Item 1. Security and Issuer.
The class of equity securities to which this statement on Schedule 13D relates is the Common Stock of the Issuer, whose principal executive offices are located at 2100 Roosevelt Avenue, Springfield, Massachusetts 01104.
Item 2. Identity and Background.
Mr. Melby currently serves as a director of the Issuer. Mr. Melby is a resident of the United States. Mr. Melbys business address is 14500 North Northsight Boulevard, Suite 116, Scottsdale, Arizona 85260.

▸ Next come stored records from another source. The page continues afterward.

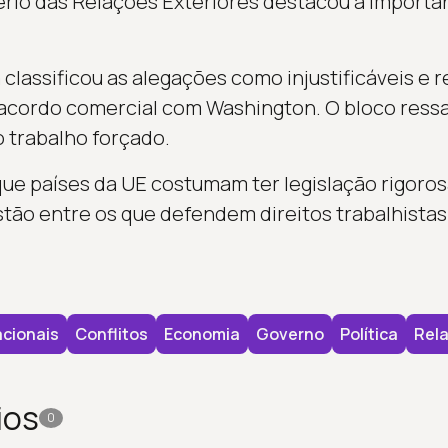
rio das Relações Exteriores destacou a importân
lassificou as alegações como injustificáveis e r
cordo comercial com Washington. O bloco ress
o trabalho forçado.
ue países da UE costumam ter legislação rigoros
stão entre os que defendem direitos trabalhistas
cionais
Conflitos
Economia
Governo
Política
Rela
ios
0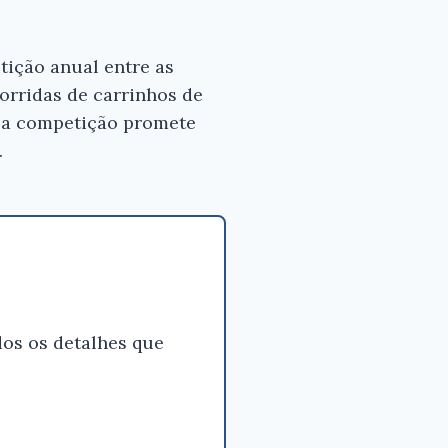
tição anual entre as
orridas de carrinhos de
ssa competição promete
.
os os detalhes que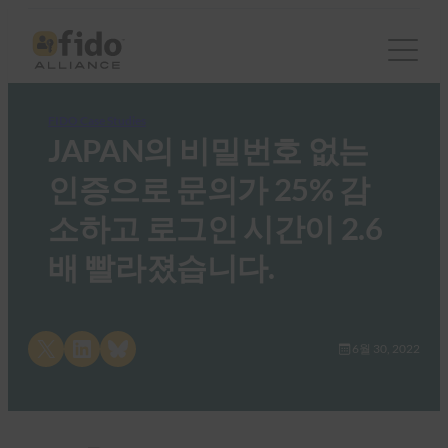
FIDO Case Studies
JAPAN의 비밀번호 없는
인증으로 문의가 25% 감
소하고 로그인 시간이 2.6
배 빨라졌습니다.
Share on X
Share on LinkedIn
Share on Bluesky
6월 30, 2022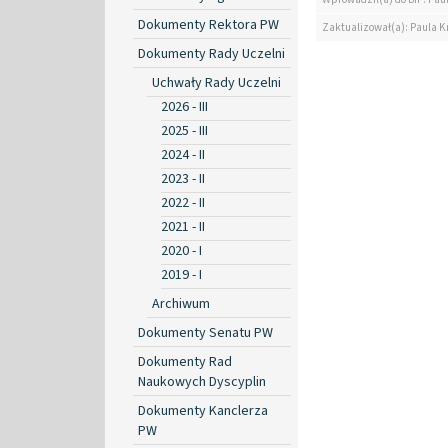
Dokumenty Rektora PW
Zaktualizował(a): Paula K
Dokumenty Rady Uczelni
Uchwały Rady Uczelni
2026 - III
2025 - III
2024 - II
2023 - II
2022 - II
2021 - II
2020 - I
2019 - I
Archiwum
Dokumenty Senatu PW
Dokumenty Rad
Naukowych Dyscyplin
Dokumenty Kanclerza
PW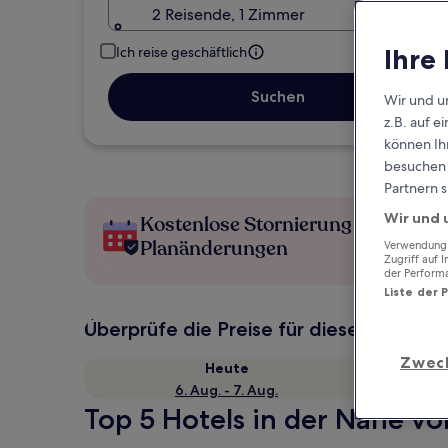
2 Reisende, 1 Zimmer
Ihre
Ich reise geschäftlich
Suchen
Wir und u
z.B. auf 
können Ihr
besuchen S
Partnern s
Wir und 
Kostenlose Stornierung bei
Planänderungen
Verwendung g
Zugriff auf 
der Perform
Liste der 
Überprüfe die Preise für diese Daten
Zwec
Heute
6. Aug. - 7. Aug.
Top 5 Hotels in der Nähe vo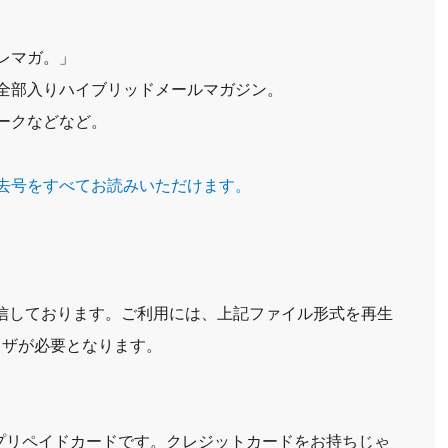
レマガ。」
全部入りハイブリッドメールマガジン。
ークなどなど。
去号をすべてお読みいただけます。
配信しております。ご利用には、上記ファイル形式を再生
ウザが必要となります。
aプリペイドカードです。クレジットカードをお持ちじゃ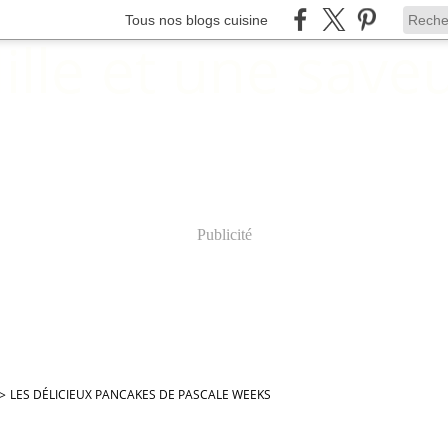
Tous nos blogs cuisine
Publicité
>
LES DÉLICIEUX PANCAKES DE PASCALE WEEKS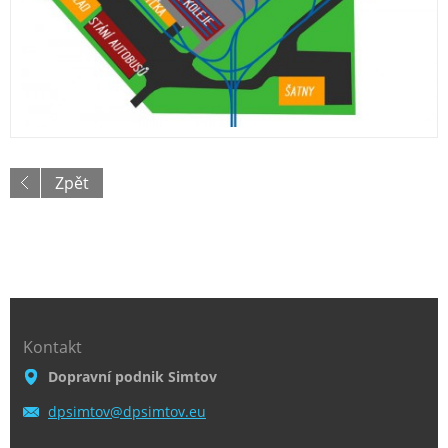
Zpět
Kontakt
Dopravní podnik Simtov
dpsimtov
@dpsimto
v.eu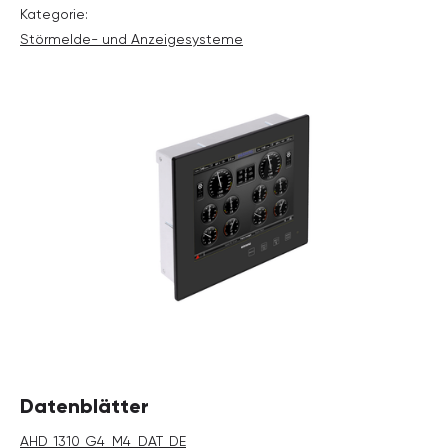
Kategorie:
Störmelde- und Anzeige­systeme
Datenblätter
AHD_1310_G4_M4_DAT_DE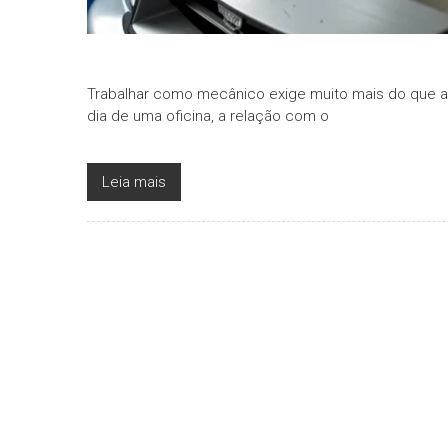
Trabalhar como mecânico exige muito mais do que a
dia de uma oficina, a relação com o
Leia mais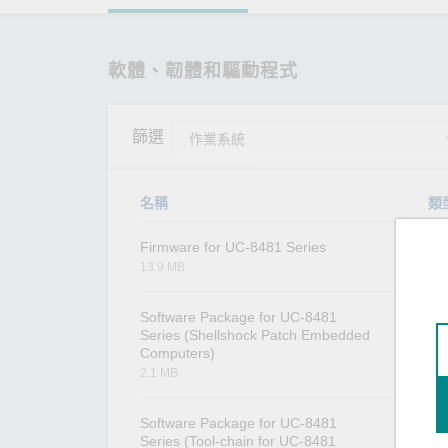
軟體、韌體和驅動程式
篩選
名稱
類
Firmware for UC-8481 Series
韌
13.9 MB
Software Package for UC-8481
軟
Series (Shellshock Patch Embedded
Computers)
2.1 MB
Software Package for UC-8481
軟
Series (Tool-chain for UC-8481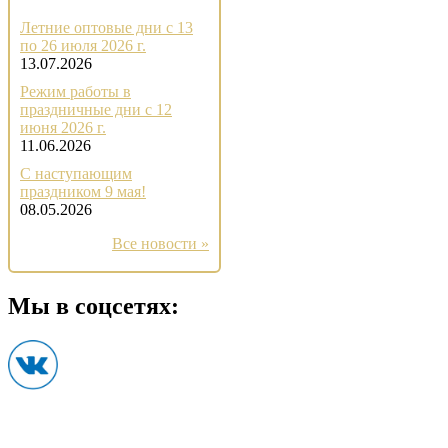
Летние оптовые дни с 13
по 26 июля 2026 г.
13.07.2026
Режим работы в
праздничные дни с 12
июня 2026 г.
11.06.2026
С наступающим
праздником 9 мая!
08.05.2026
Все новости »
Мы в соцсетях: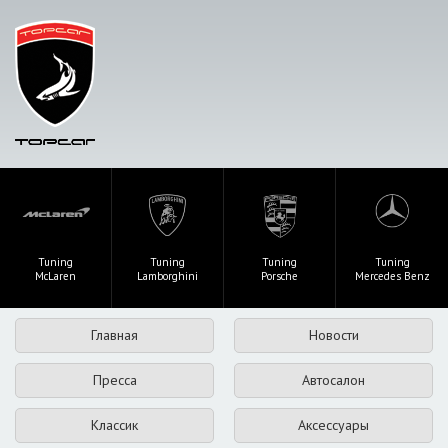
Tuning
Tuning
Tuning
Tuning
McLaren
Lamborghini
Porsche
Mercedes Benz
Главная
Новости
Пресса
Автосалон
Классик
Аксессуары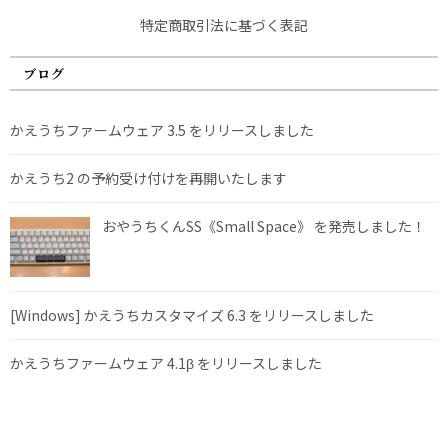
特定商取引法に基づく表記
ブログ
かえうちファームウェア 3.5 をリリースしました
かえうち2 の予約受け付けを再開いたします
おやうちくんSS《Small Space》 を発売しました！
[Windows] かえうちカスタマイズ 6.3 をリリースしました
かえうちファームウェア 4.1β をリリースしました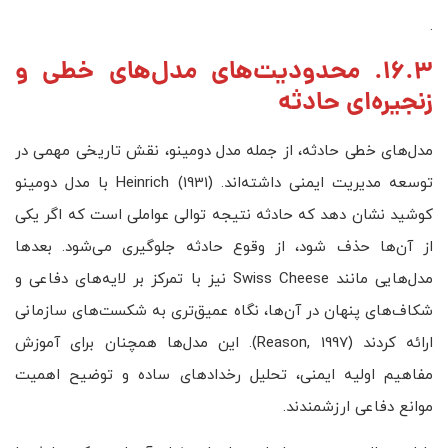
.
16.3. محدودیت‌های مدل‌های خطی و
زنجیره‌ای حادثه
مدل‌های خطی حادثه، از جمله مدل دومینو، نقش تاریخی مهمی در
توسعه مدیریت ایمنی داشته‌اند. Heinrich (1931) با مدل دومینو
کوشید نشان دهد که حادثه نتیجه توالی عواملی است که اگر یکی
از آن‌ها حذف شود، از وقوع حادثه جلوگیری می‌شود. بعدها
مدل‌هایی مانند Swiss Cheese نیز با تمرکز بر لایه‌های دفاعی و
شکاف‌های پنهان در آن‌ها، نگاه عمیق‌تری به شکست‌های سازمانی
ارائه کردند (Reason, 1997). این مدل‌ها همچنان برای آموزش
مفاهیم اولیه ایمنی، تحلیل رخدادهای ساده و توضیح اهمیت
موانع دفاعی ارزشمندند.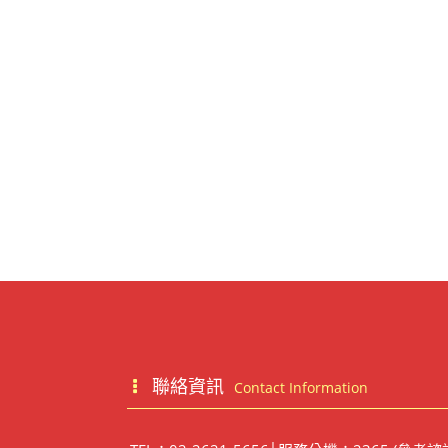
聯絡資訊
Contact Information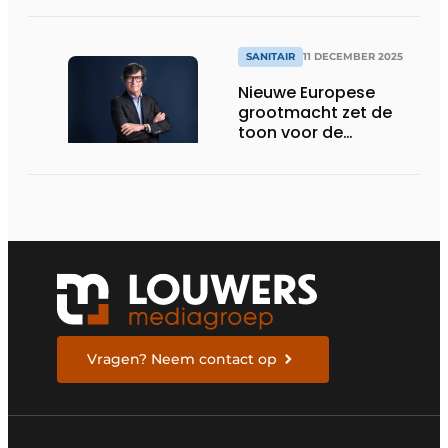
SANITAIR
11 DECEMBER 2025
Nieuwe Europese
grootmacht zet de
toon voor de
toekomst
Vragen? Neem contact op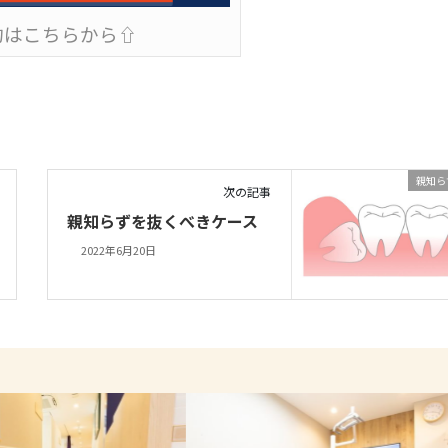
約はこちらから⇧
親知ら
次の記事
親知らずを抜くべきケース
2022年6月20日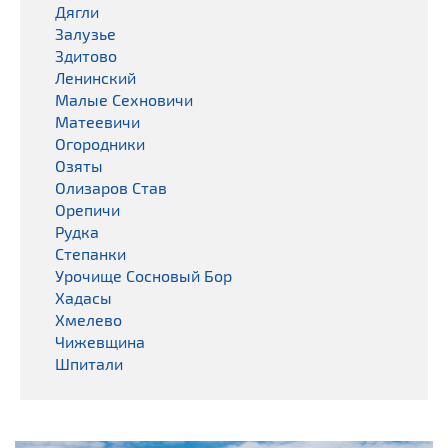
Дягли
Залузье
Здитово
Ленинский
Малые Сехновичи
Матеевичи
Огородники
Озяты
Олизаров Став
Орепичи
Рудка
Степанки
Урочище Сосновый Бор
Хадасы
Хмелево
Чижевщина
Шпитали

Mr. Melby has not, during the last five years, been convicted in a criminal proceeding (excluding traffic violations or similar misdemeanors), nor has Mr. Melby been a party to a civil proceeding of a judicial or administrative body of competent jurisdiction resulting in a judgment, decree, or final order enjoining future violations of, or prohibiting or mandating activities subject to, Federal or State securities laws or finding any violation with respect to such laws.
Item 5. Interest in Securities of the Issuer.
(a) The Reporting Person beneficially owns an aggregate of 7,079,652 shares of the Issuers outstanding Common Stock, which includes 105,000 shares of Common Stock pursuant to immediately exercisable stock options, representing approximately 22.13% of the outstanding shares of the Issuers Common Stock.
(b) The Reporting Person has the sole power to vote or to direct the vote and to dispose or direct the disposition of all shares of the Issuers Common Stock beneficially owned by him.
(c) The Reporting Person effected the following transactions in the Issuers Common Stock within 60 days of March 31, 2005.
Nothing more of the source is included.